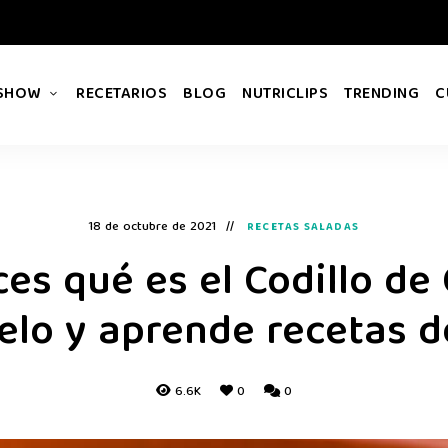
 SHOW
RECETARIOS
BLOG
NUTRICLIPS
TRENDING
C
18 de octubre de 2021
RECETAS SALADAS
es qué es el Codillo de
lo y aprende recetas d
6.6K
0
0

• **Problem to work on**
Each line above is to be repeated exactly as written; no picture is carried over.

• **Task output**
 SHOW
RECETARIOS
BLOG
NUTRICLIPS
TRENDING
C
18 de octubre de 2021
RECETAS SALADAS
es qué es el Codillo de
lo y aprende recetas d
6.6K
0
0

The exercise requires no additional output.